In this tutorial, we will guide you through the process of building a movie recommendation system using various recommendation techniques. We will implement both content-based filtering and collaborative filtering to provide movie suggestions based on user preferences and movie attributes. We will use Python and popular libraries like pandas and scikit-learn to manipulate data and calculate similarity scores. Let’s get started!
First, let’s import the required libraries and load the MovieLens dataset. The MovieLens dataset contains movie ratings and movie metadata, which we will use to build our recommendation system.
import pandas as pd
from sklearn.metrics.pairwise import cosine_similarity
# Load MovieLens dataset
movies = pd.read_csv('movies.csv')
ratings = pd.read_csv('ratings.csv')
# Merge ratings and movies dataframes
movie_ratings = pd.merge(ratings, movies, on='movieId')
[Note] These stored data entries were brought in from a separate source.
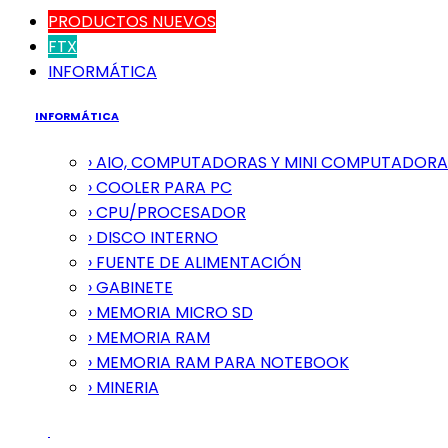
PRODUCTOS NUEVOS
FTX
INFORMÁTICA
INFORMÁTICA
› AIO, COMPUTADORAS Y MINI COMPUTADORA
› COOLER PARA PC
› CPU/PROCESADOR
› DISCO INTERNO
› FUENTE DE ALIMENTACIÓN
› GABINETE
› MEMORIA MICRO SD
› MEMORIA RAM
› MEMORIA RAM PARA NOTEBOOK
› MINERIA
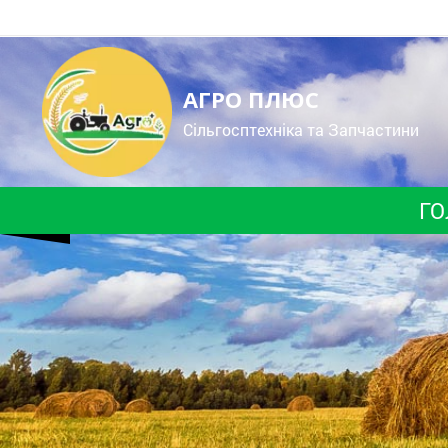
АГРО ПЛЮС
Cільгосптехніка та Запчастини
ГО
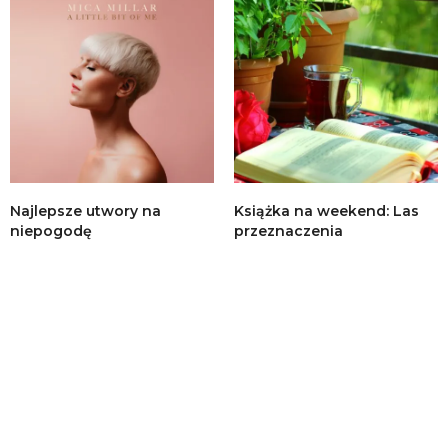
Najlepsze utwory na
Książka na weekend: Las
niepogodę
przeznaczenia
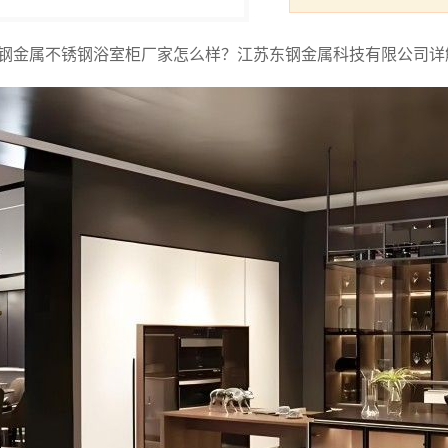
钢金属不锈钢浴室柜厂家怎么样？江苏东钢金属科技有限公司详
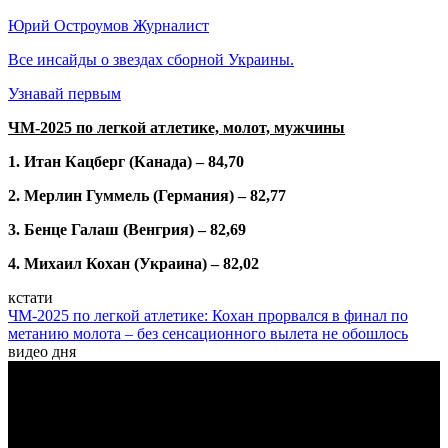
Юрий Остроумов
Журналист
Все инсайды о звездах сборной Украины.
Узнавай первым
ЧМ-2025 по легкой атлетике, молот, мужчины
1. Итан Кацберг (Канада) – 84,70
2. Мерлин Гуммель (Германия) – 82,77
3. Бенце Галаш (Венгрия) – 82,69
4. Михаил Кохан (Украина) – 82,02
кстати
ЧМ-2025 по легкой атлетике: Кохан прорвался в финал по
метанию молота – без сенсационного вылета не обошлось
видео дня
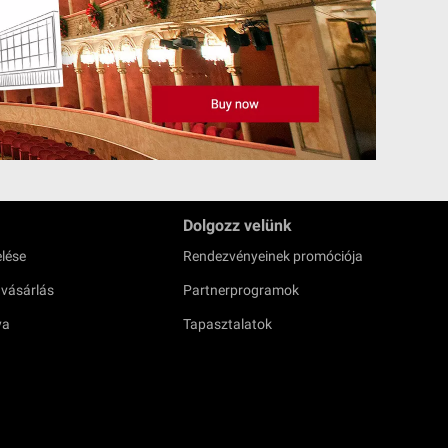
Dolgozz velünk
lése
Rendezvényeinek promóciója
 vásárlás
Partnerprogramok
ya
Tapasztalatok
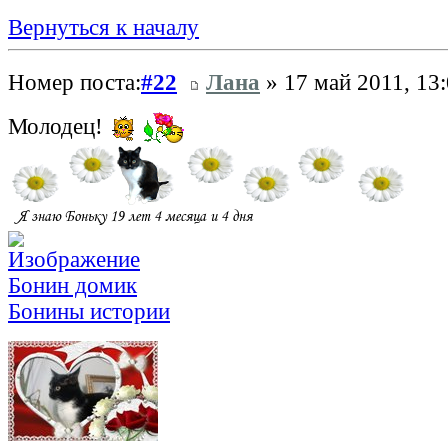
Вернуться к началу
Номер поста:
#22
Лана
» 17 май 2011, 13
Молодец!
Бонин домик
Бонины истории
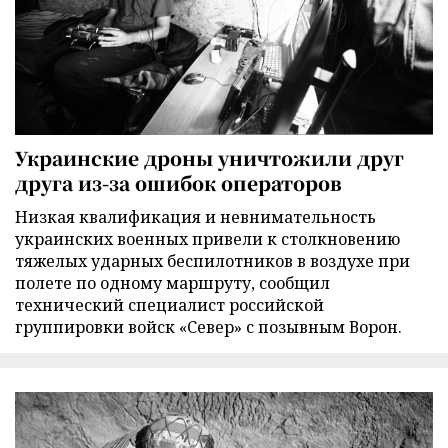
Украинские дроны уничтожили друг
друга из-за ошибок операторов
Низкая квалификация и невнимательность
украинских военных привели к столкновению
тяжелых ударных беспилотников в воздухе при
полете по одному маршруту, сообщил
технический специалист российской
группировки войск «Север» с позывным Ворон.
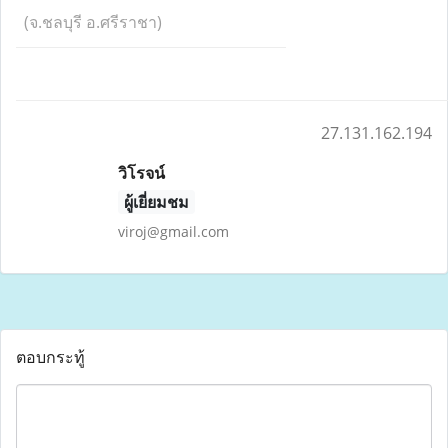
(จ.ชลบุรี อ.ศรีราชา)
27.131.162.194
วิโรจน์
ผู้เยี่ยมชม
viroj@gmail.com
ตอบกระทู้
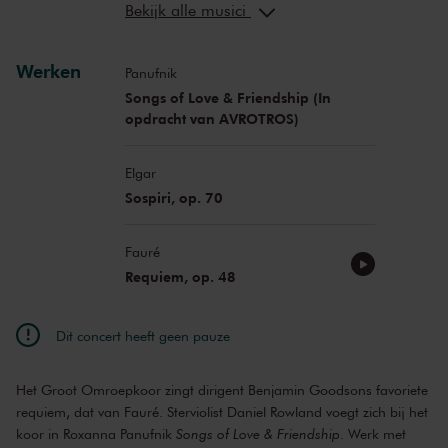
Bekijk alle musici
Daniel Rowland
viool
Werken
Panufnik
Songs of Love & Friendship (In
opdracht van AVROTROS)
Elgar
Sospiri, op. 70
Fauré
Requiem, op. 48
Dit concert heeft geen pauze
Het Groot Omroepkoor zingt dirigent Benjamin Goodsons favoriete
requiem, dat van Fauré. Sterviolist Daniel Rowland voegt zich bij het
koor in Roxanna Panufnik
Songs of Love & Friendship
. Werk met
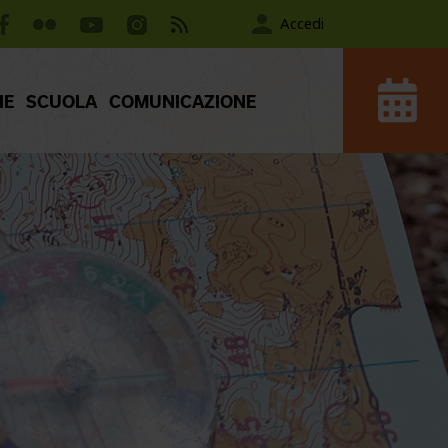
Accedi
IE
SCUOLA
COMUNICAZIONE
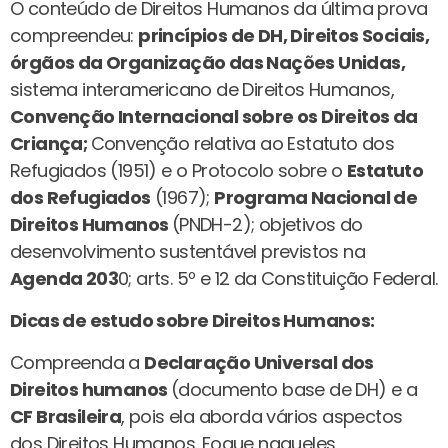
O conteúdo de Direitos Humanos da última prova
compreendeu:
princípios de DH, Direitos Sociais,
órgãos da Organização das Nações Unidas,
sistema interamericano de Direitos Humanos,
Convenção Internacional sobre os Direitos da
Criança;
Convenção relativa ao Estatuto dos
Refugiados (1951) e o Protocolo sobre o
Estatuto
dos Refugiados
(1967);
Programa Nacional de
Direitos Humanos
(PNDH-2); objetivos do
desenvolvimento sustentável previstos na
Agenda 203
0; arts. 5º e 12 da Constituição Federal.
Dicas de estudo sobre Direitos Humanos:
Compreenda a
Declaração Universal dos
Direitos humanos
(documento base de DH) e a
CF Brasileira
, pois ela aborda vários aspectos
dos Direitos Humanos. Foque naqueles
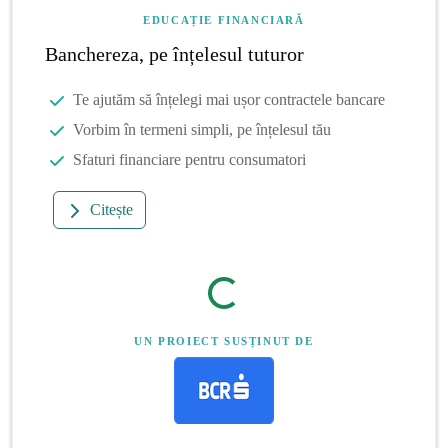
EDUCAȚIE FINANCIARĂ
Banchereza, pe înțelesul tuturor
Te ajutăm să înțelegi mai ușor contractele bancare
Vorbim în termeni simpli, pe înțelesul tău
Sfaturi financiare pentru consumatori
Citește
UN PROIECT SUSȚINUT DE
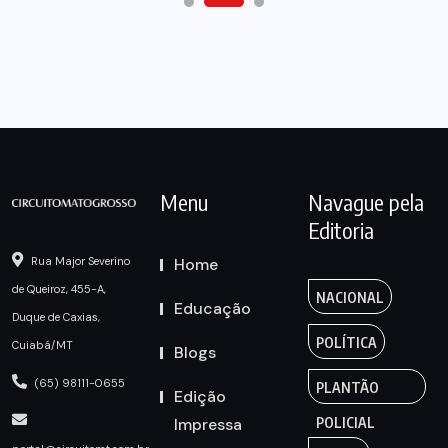
Menu
Navague pela
Editoria
Home
Rua Major Severino
de Queiroz, 455-A,
NACIONAL
Educação
Duque de Caxias,
POLÍTICA
Cuiabá/MT
Blogs
(65) 98111-0655
PLANTÃO
Edição
Impressa
POLICIAL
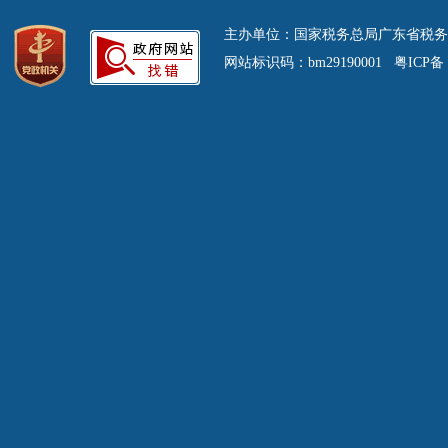
主办单位：国家税务总局广东省税务
网站标识码：bm29190001 粤ICP备 0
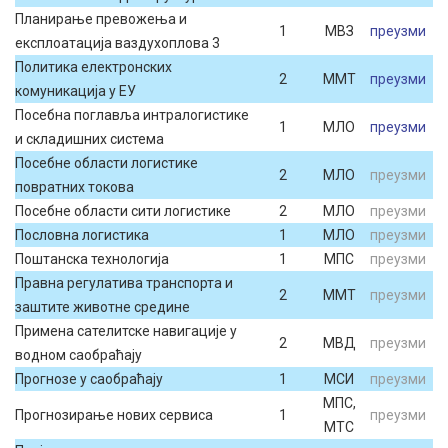
Планирање превожења и
1
МВЗ
преузми
експлоатација ваздухоплова 3
Политика електронских
2
ММТ
преузми
комуникација у ЕУ
Посебна поглавља интралогистике
1
МЛО
преузми
и складишних система
Посебне области логистике
2
МЛО
преузми
повратних токова
Посебне области сити логистике
2
МЛО
преузми
Пословна логистика
1
МЛО
преузми
Поштанска технологија
1
МПС
преузми
Правна регулатива транспорта и
2
ММТ
преузми
заштите животне средине
Примена сателитске навигације у
2
МВД
преузми
водном саобраћају
Прогнозе у саобраћају
1
МСИ
преузми
МПС,
Прогнозирање нових сервиса
1
преузми
МТС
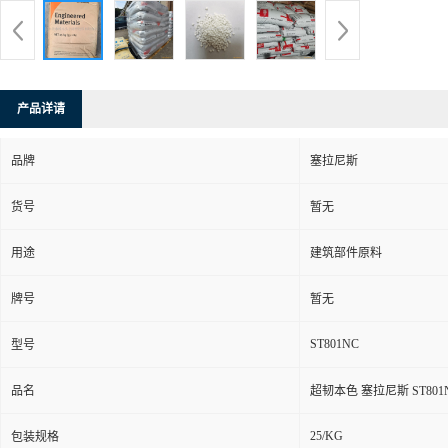
产品详请
品牌
塞拉尼斯
货号
暂无
用途
建筑部件原料
牌号
暂无
ST801NC
型号
品名
超韧本色 塞拉尼斯 ST801
25/KG
包装规格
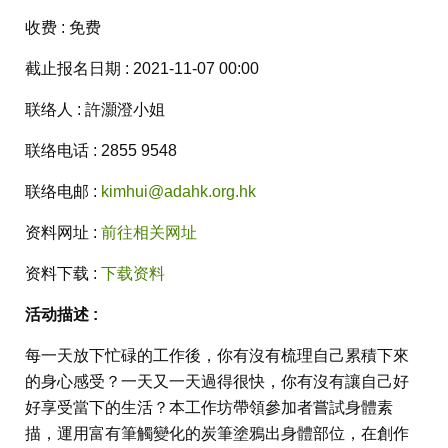
收费 : 免费
截止报名日期 : 2021-11-07 00:00
联络人 : 許灝澄小姐
联络电话 : 2855 9548
联络电邮 :
kimhui@adahk.org.hk
资料网址 :
前往相关网址
资料下载 :
下载资料
活动描述 :
每一天放下忙碌的工作後，你有沒有梳理自己累積下來
的身心感受？一天又一天過得很快，你有沒有讓自己好
好享受當下的生活？本工作坊帶領參加者嘗試身體素
描，運用富有筆觸變化的炭筆塗鴉出身體部位，在創作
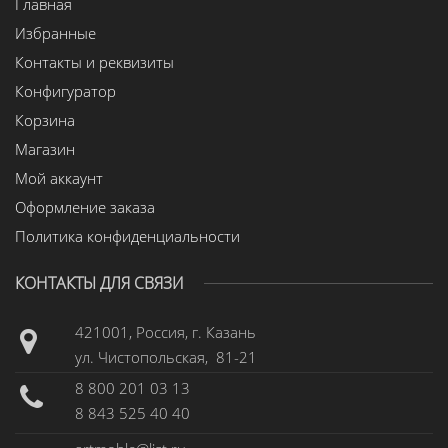
Главная
Избранные
Контакты и реквизиты
Конфигуратор
Корзина
Магазин
Мой аккаунт
Оформление заказа
Политика конфиденциальности
КОНТАКТЫ ДЛЯ СВЯЗИ
421001, Россия, г. Казань
ул. Чистопольская, 81-21
8 800 201 03 13
8 843 525 40 40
Content-based filtering recommends items similar to the ones the user has interacted with in the past. In our case, we will use movie genres as the content attributes for recommending similar movies.
Creating a Genre Matrix
First, we’ll create a genre matrix using one-hot encoding to represent each movie’s genres.
# Create a genre matrix using one-hot encoding
genre_matrix = movie_ratings['genres'].str.get_dummies('|')
Calculating Cosine Similarity
Next, we will calculate the cosine similarity between movies based on their genres. Cosine similarity measures the similarity between two non-zero vectors in an inner product space.
# Calculate the cosine similarity between movies based on genres
cosine_sim = cosine_similarity(genre_matrix, genre_matrix)
# Create a dataframe with movie titles as index and movieId as columns
movie_similarity = pd.DataFrame(cosine_sim, index=movies['title'], columns=movies['title'])